[Work request]:
Every record below is to be repeated exactly, with the pictures left out.

[Supplied material]:
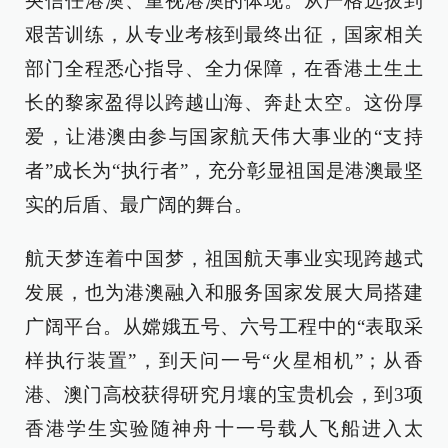
央信任港澳、重视港澳的体现。从严格选拔到
艰苦训练，从专业考核到最终出征，国家相关
部门全程悉心指导、全力保障，在香港土生土
长的黎家盈得以跨越山海、奔赴太空。这份厚
爱，让港澳由参与国家航天伟大事业的“支持
者”成长为“执行者”，充分彰显祖国是港澳最坚
实的后盾、最广阔的舞台。
航天梦连着中国梦，祖国航天事业实现跨越式
发展，也为港澳融入和服务国家发展大局搭建
广阔平台。从嫦娥五号、六号工程中的“表取采
样执行装置”，到天问一号“火星相机”；从香
港、澳门高校获得研究月壤的宝贵机会，到3项
香港学生实验随神舟十一号载人飞船进入太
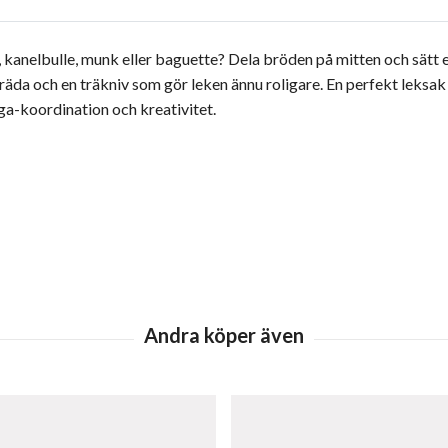
lla, kanelbulle, munk eller baguette? Dela bröden på mitten och sätt
äda och en träkniv som gör leken ännu roligare. En perfekt leksak 
ga-koordination och kreativitet.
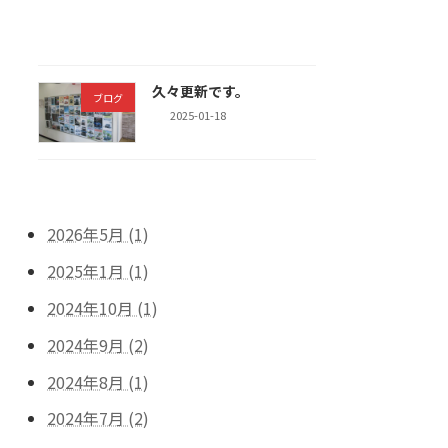
ー
久々更新です。
ブログ
ブログ
2025-01-18
2026年5月 (1)
2025年1月 (1)
2024年10月 (1)
2024年9月 (2)
2024年8月 (1)
2024年7月 (2)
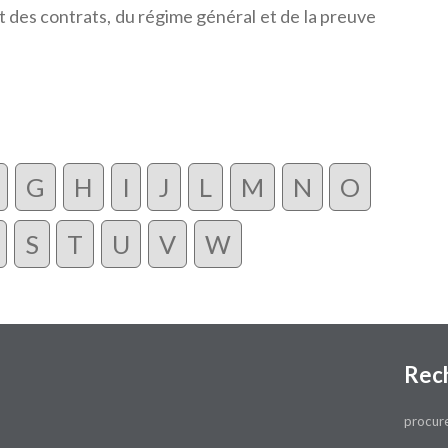
 des contrats, du régime général et de la preuve
G
H
I
J
L
M
N
O
S
T
U
V
W
Rec
procure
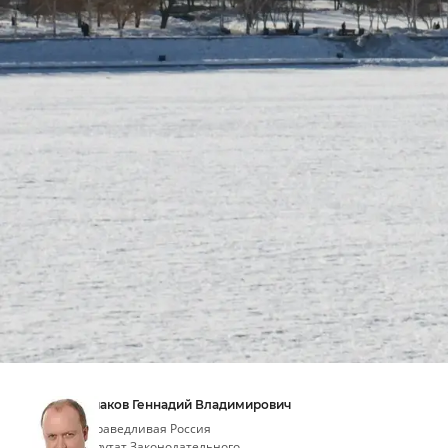
Ушаков Геннадий Владимирович
Справедливая Россия
депутат Законодательного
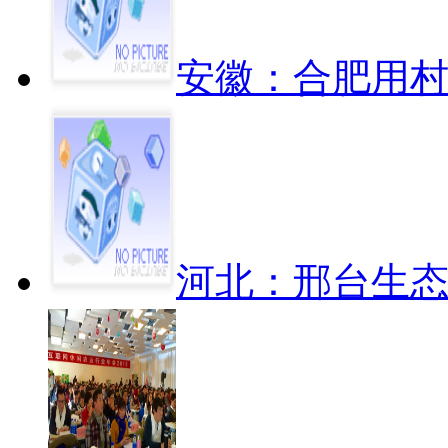
安徽：合肥用
河北：邢台生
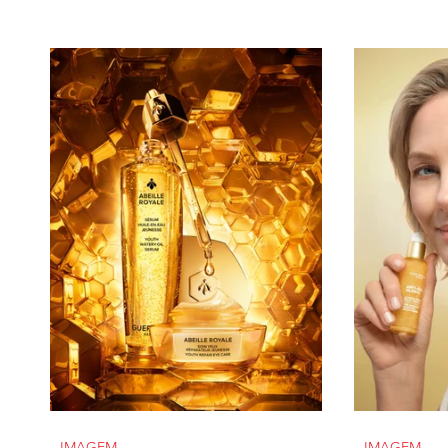
IMAGEM
IMAGEM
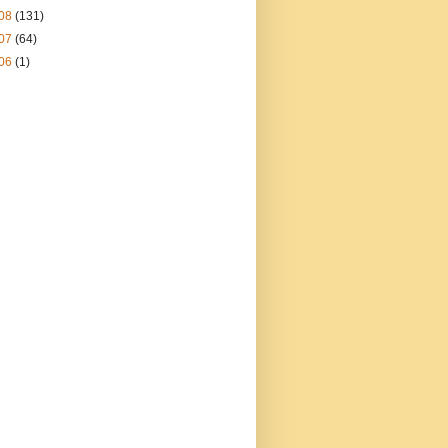
08
(131)
07
(64)
06
(1)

[Your solution]:
央信任港澳、重视港澳的体现。从严格选拔到
艰苦训练，从专业考核到最终出征，国家相关
部门全程悉心指导、全力保障，在香港土生土
长的黎家盈得以跨越山海、奔赴太空。这份厚
爱，让港澳由参与国家航天伟大事业的“支持
者”成长为“执行者”，充分彰显祖国是港澳最坚
实的后盾、最广阔的舞台。
航天梦连着中国梦，祖国航天事业实现跨越式
发展，也为港澳融入和服务国家发展大局搭建
广阔平台。从嫦娥五号、六号工程中的“表取采
样执行装置”，到天问一号“火星相机”；从香
港、澳门高校获得研究月壤的宝贵机会，到3项
香港学生实验随神舟十一号载人飞船进入太
lla, kanelbulle, munk eller baguette? Dela bröden på mitten och sätt
äda och en träkniv som gör leken ännu roligare. En perfekt leksak 
ga-koordination och kreativitet.
ー
久々更新です。
ブログ
ブログ
2025-01-18
2026年5月 (1)
2025年1月 (1)
2024年10月 (1)
2024年9月 (2)
2024年8月 (1)
2024年7月 (2)
 des contrats, du régime général et de la preuve
G
H
I
J
L
M
N
O
S
T
U
V
W
Rec
procure
Ушаков Геннадий Владимирович
Справедливая Россия
депутат Законодательного
安徽：合肥用
河北：邢台生
IMAGEM
IMAGEM
08
(131)
07
(64)
06
(1)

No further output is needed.